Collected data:
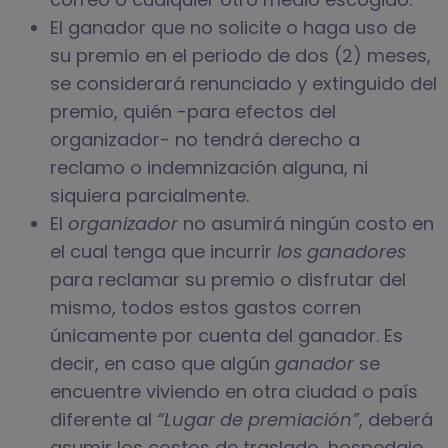
El ganador que no solicite o haga uso de
su premio en el periodo de dos (2) meses,
se considerará renunciado y extinguido del
premio, quién -para efectos del
organizador- no tendrá derecho a
reclamo o indemnización alguna, ni
siquiera parcialmente.
El
organizador
no asumirá ningún costo en
el cual tenga que incurrir
los ganadores
para reclamar su premio o disfrutar del
mismo, todos estos gastos corren
únicamente por cuenta del ganador. Es
decir, en caso que algún
ganador
se
encuentre viviendo en otra ciudad o país
diferente al
“Lugar de premiación”
, deberá
asumir los costos de traslado, hospedaje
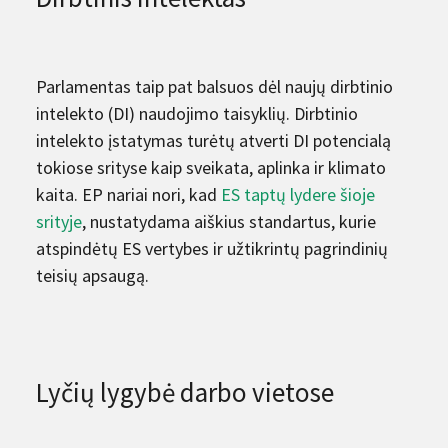
Parlamentas taip pat balsuos dėl naujų dirbtinio
intelekto (DI) naudojimo taisyklių. Dirbtinio
intelekto įstatymas turėtų atverti DI potencialą
tokiose srityse kaip sveikata, aplinka ir klimato
kaita. EP nariai nori, kad
ES taptų lydere šioje
srityje
, nustatydama aiškius standartus, kurie
atspindėtų ES vertybes ir užtikrintų pagrindinių
teisių apsaugą.
Lyčių lygybė darbo vietose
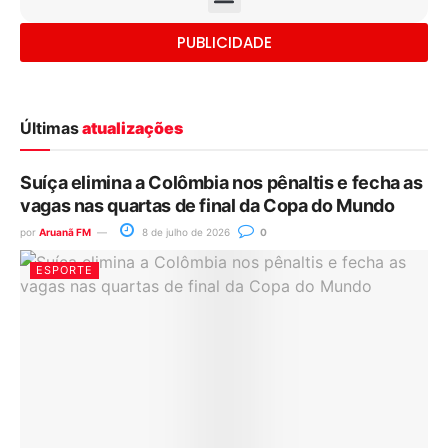
PUBLICIDADE
Últimas
atualizações
Suíça elimina a Colômbia nos pênaltis e fecha as
vagas nas quartas de final da Copa do Mundo
por
Aruanã FM
8 de julho de 2026
0
ESPORTE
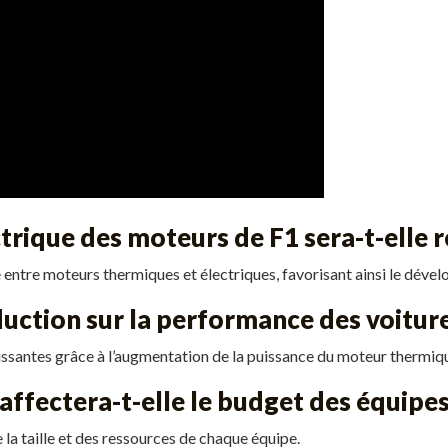
trique des moteurs de F1 sera-t-elle 
e entre moteurs thermiques et électriques, favorisant ainsi le dév
duction sur la performance des voitur
uissantes grâce à l’augmentation de la puissance du moteur thermiq
ffectera-t-elle le budget des équipe
 la taille et des ressources de chaque équipe.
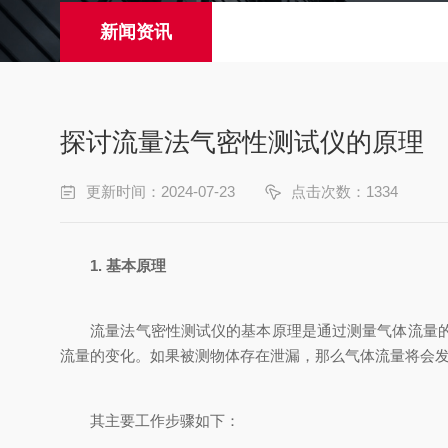
新闻资讯
探讨流量法气密性测试仪的原理
更新时间：2024-07-23
点击次数：1334
1. 基本原理
流量法气密性测试仪的基本原理是通过测量气体流量的变
流量的变化。如果被测物体存在泄漏，那么气体流量将会
其主要工作步骤如下：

# Exercise objective:
Filter the data above down to lines with the word "organizador", and copy them.

# Answer box:
organizador- no tendrá derecho a
organizador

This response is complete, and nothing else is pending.